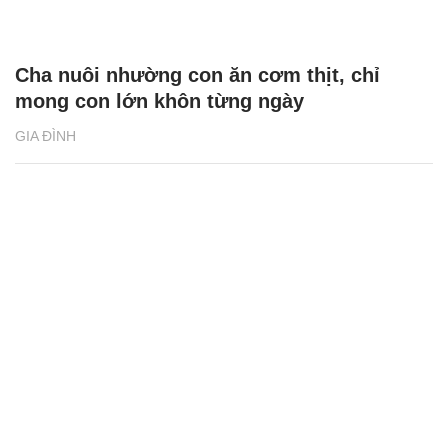
Cha nuôi nhường con ăn cơm thịt, chỉ
mong con lớn khôn từng ngày
GIA ĐÌNH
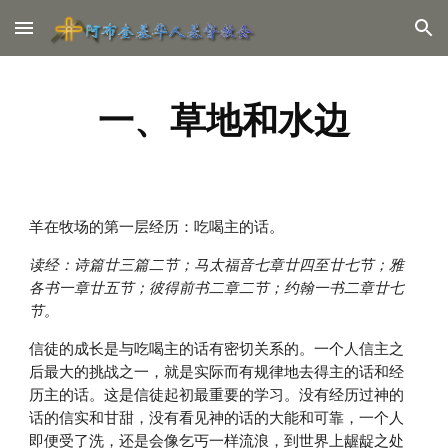
Skip to main content
Skip to navigation
一、草地和水边
羊在牧场的第一层经历：吃喝主的话。
读经：诗篇廿三篇二节；马太福音七章廿四至廿七节；雅
各书一章廿五节；彼得前书二章二节；约翰一书二章廿七
节。
信徒的成长是与吃喝主的话有密切关系的。一个人信主之
后最大的挑战之一，就是实际而有规律地去得主的话和经
历主的话。这是信徒起初最重要的学习。没有经历过神的
话的信实和甘甜，没有看见神的话的大能和可靠，一个人
即便受了洗，还是会像乞丐一样流浪，到世界上龌龊之处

• • •

» **What you need to do**: Beginning with the line that contains "信徒的成长是与吃喝主的话有密切关系的。一个人信主之", set down every line through the end of the data without change.

» **Response**:
信徒的成长是与吃喝主的话有密切关系的。一个人信主之
后最大的挑战之一，就是实际而有规律地去得主的话和经
历主的话。这是信徒起初最重要的学习。没有经历过神的
话的信实和甘甜，没有看见神的话的大能和可靠，一个人
即便受了洗，还是会像乞丐一样流浪，到世界上龌龊之处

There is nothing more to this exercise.